The goal of this course is to help produce a community of leaders that is equally knowledgeable in neuroscience, cognitive science, and computer science and will lead the scientific understanding of intelligence and the development of true biologically inspired AI.
Course/Program Dates:
Aug 03, 2025 – Aug 24, 2025
Application due date:
Mar 24, 2025
The basis of intelligence – how the brain produces intelligent behavior and how to endow machines with human-like intelligence – is arguably the greatest problem in science and technology.
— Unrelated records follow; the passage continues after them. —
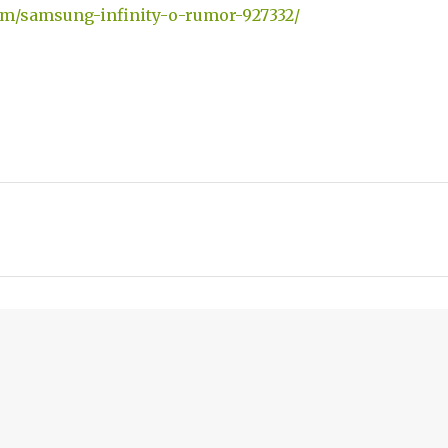
om/samsung-infinity-o-rumor-927332/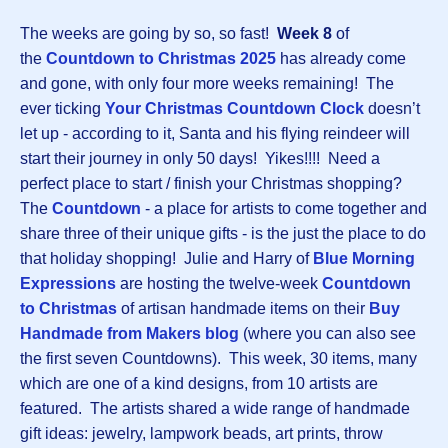
The weeks are going by so, so fast!
Week 8
of
the
Countdown to Christmas 202
5
has already come
and gone, with only four more weeks remaining! The
ever ticking
Your Christmas Countdown Clock
doesn’t
let up - according to it, Santa and his flying reindeer will
start their journey in only 50 days! Yikes!!!! Need a
perfect place to start / finish your Christmas shopping?
The
Countdown
-
a place for artists to come together and
share three of their unique gifts - is the just the place to do
that holiday shopping! Julie and Harry of
Blue Morning
Expressions
are hosting the twelve-week
Countdown
to Christmas
of artisan handmade items on their
Buy
Handmade from Makers blog
(where you can also see
the first seven Countdowns). This week, 30 items, many
which are one of a kind designs, from 10 artists are
featured. The artists shared a wide range of handmade
gift ideas: jewelry, lampwork beads, art prints, throw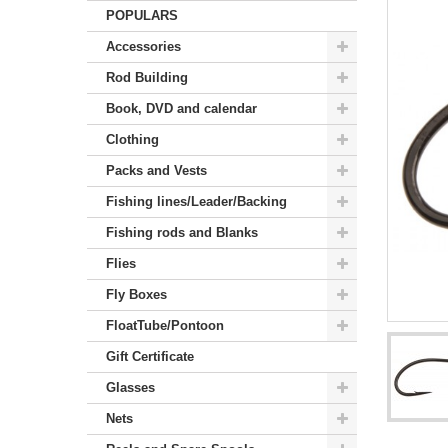
POPULARS
Accessories
Rod Building
Book, DVD and calendar
Clothing
Packs and Vests
Fishing lines/Leader/Backing
Fishing rods and Blanks
Flies
Fly Boxes
FloatTube/Pontoon
Gift Certificate
Glasses
Nets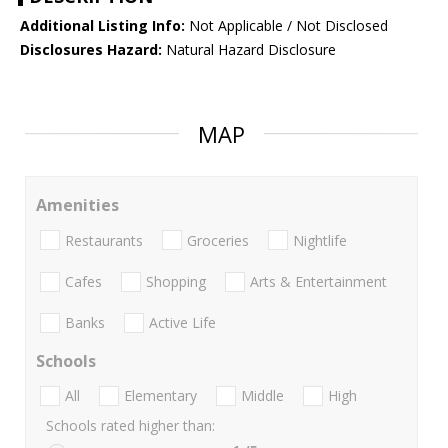
Additional Listing Info:
Not Applicable / Not Disclosed
Disclosures Hazard:
Natural Hazard Disclosure
MAP
Amenities
Restaurants
Groceries
Nightlife
Cafes
Shopping
Arts & Entertainment
Banks
Active Life
Schools
All
Elementary
Middle
High
Schools rated higher than:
To solve it, we will need to understand how natural intelligence emerges from computations in neural circuits, with rigor sufficient to reproduce similar intelligent behavior in machines. Success in this endeavor will ultimately enable us to understand ourselves better, to produce smarter machines, and perhaps even to make ourselves smarter. Today’s AI technologies are impressive but quite different from human intelligence. We still do not understand the mechanisms underlying the robustness, the generalization, and the continual learning capabilities of biological intelligence. The synergistic combination of cognitive science, neurobiology, engineering, mathematics, and computer science holds the promise of significant progress. Elucidating how human intelligence works will in turn lead to more sophisticated AI algorithms. The goal of this course is to help produce a community of leaders that is equally knowledgeable in neuroscience, cognitive science, and computer science and will lead the scientific understanding of intelligence and the development of true biologically inspired AI.